I jumped at the chance to sit down with Rhines for a meeting. I had heard from colleagues that she was a breath of fresh air, passionate and motivated. Rhines previously spent 10 years at D.A. Blodgett-St. John’s (DABSJ), where she developed programming, education and community workshops.
“Since the birth of my son, I’ve witnessed firsthand the limitations that are unfairly placed on people with disabilities,” says Rhines. “I’m excited to create more inclusive communities with an organization that is rethinking disability, challenging the paradigms and working with, not for, people.”
Leap into advocacy
Rhines has first-hand disability advocacy experience. She is the mother of Cooper, who has Down syndrome and autism. Cooper is 9 years old. Rhines has always been someone who advocated for her son. Eventually, she says, her efforts moved in the direction of inclusive education.
Amanda Rhines and her son, Cooper. Rhines is the new leader of Disability Network/Lakeshore.
She sought out and received Special Education Advocacy Training through the Council of Parent Attorneys and Advocates. After receiving the training, Rhines started to incorporate it into her work with kids in the residential program at DABSJ. Many of the kids have emotional impairments or receive special education services. She saw a need that needed to be addressed and created a space to start advocating for those kids.
Rhines also started educating and coaching parents of children with Down syndrome on how to advocate. She says parents of children with Down syndrome tend to experience a lot more assumptions that they won’t be included in general education. She wanted to make sure parents were prepared.
Desire to grow professionally
Rhines wasn’t looking for a job when the DNL executive director position was forwarded to her. In fact, she had no clue what a Center for Independent Living and DNL were until she saw the job posting. She had to do her research.
“Holy cow — there’s this whole network dedicated to independent living, and not only that, but it’s consumer-driven,” Rhines says. “It’s not other people saying, ‘Here’s what you need.’ That, to me, just spoke to who I am personally.”
One of the things that hit her was the realization that, if the mission of DNL succeeds, it creates a community where her son succeeds. Rhines wants her son to be independent. She wants him to be able to say what he wants and have the support to do that. She says she wants him to receive support without any preconceived limitations from someone else or societal structure.
Rhines decided to apply for the position.
New role and what’s ahead
As a seasoned leader, Rhines brings career-long experience in creative team leadership, strategic engagement, fundraising and program management.
“Amanda has been a lifelong advocate for those who don’t have a voice, helping them achieve,” says Rick Diamond, interim director of DNL. “In her professional and personal life, she is deeply invested, and we are excited for her to guide Disability Network/Lakeshore to achieve our goals.
“These experiences will align with DNL’s organizational needs related to programming, volunteer matching, program facilitation and building awareness for what we do in the community,” Diamond says.
Rhines wants the community to know that the success of DNL’s mission is personal to her because it impacts the community in which her son will grow up. Inclusion is her primary focus, she says. Inclusion goes beyond education for her, ensuring all spaces include everybody, adding inclusion is meaningful access.
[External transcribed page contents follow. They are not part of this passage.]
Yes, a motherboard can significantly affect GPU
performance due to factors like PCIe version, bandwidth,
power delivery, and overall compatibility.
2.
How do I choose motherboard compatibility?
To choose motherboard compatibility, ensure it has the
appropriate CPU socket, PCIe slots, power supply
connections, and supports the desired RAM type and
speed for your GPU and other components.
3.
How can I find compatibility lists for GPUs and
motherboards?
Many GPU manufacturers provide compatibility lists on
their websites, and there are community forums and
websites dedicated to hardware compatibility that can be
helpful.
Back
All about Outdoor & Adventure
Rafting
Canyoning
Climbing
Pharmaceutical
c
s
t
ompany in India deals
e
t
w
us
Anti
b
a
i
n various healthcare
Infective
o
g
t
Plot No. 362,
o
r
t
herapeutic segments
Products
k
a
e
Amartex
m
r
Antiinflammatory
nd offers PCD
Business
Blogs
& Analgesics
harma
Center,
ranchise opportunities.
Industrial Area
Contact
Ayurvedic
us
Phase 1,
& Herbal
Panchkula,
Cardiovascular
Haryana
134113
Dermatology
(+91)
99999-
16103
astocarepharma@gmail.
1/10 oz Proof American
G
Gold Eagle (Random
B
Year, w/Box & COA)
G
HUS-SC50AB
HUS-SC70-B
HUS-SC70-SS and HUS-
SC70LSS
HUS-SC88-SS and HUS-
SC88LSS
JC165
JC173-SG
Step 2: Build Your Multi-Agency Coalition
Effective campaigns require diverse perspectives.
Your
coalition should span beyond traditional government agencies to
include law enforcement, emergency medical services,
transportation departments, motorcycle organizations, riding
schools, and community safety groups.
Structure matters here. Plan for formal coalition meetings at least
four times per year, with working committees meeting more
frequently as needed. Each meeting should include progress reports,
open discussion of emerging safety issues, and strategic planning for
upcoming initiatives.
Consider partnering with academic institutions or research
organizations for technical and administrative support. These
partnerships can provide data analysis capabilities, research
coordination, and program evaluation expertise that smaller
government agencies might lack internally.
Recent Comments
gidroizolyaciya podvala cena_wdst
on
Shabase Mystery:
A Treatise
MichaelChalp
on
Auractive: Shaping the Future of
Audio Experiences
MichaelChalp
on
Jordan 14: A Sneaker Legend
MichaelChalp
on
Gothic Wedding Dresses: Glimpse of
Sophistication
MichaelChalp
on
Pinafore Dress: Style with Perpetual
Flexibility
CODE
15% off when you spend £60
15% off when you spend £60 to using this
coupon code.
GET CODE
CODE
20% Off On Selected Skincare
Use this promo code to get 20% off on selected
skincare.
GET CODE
Rhines has goals of connecting more to the community through programs and developing leaders with disabilities. She would like to help individuals with disabilities develop their voices even further, not just for personal advocacy, but advocacy for the whole community.
“I want the community to understand DNL is cross-disability. We’re here to work with people and not for people,” Rhines says. “We firmly believe in the idea of consumer control.”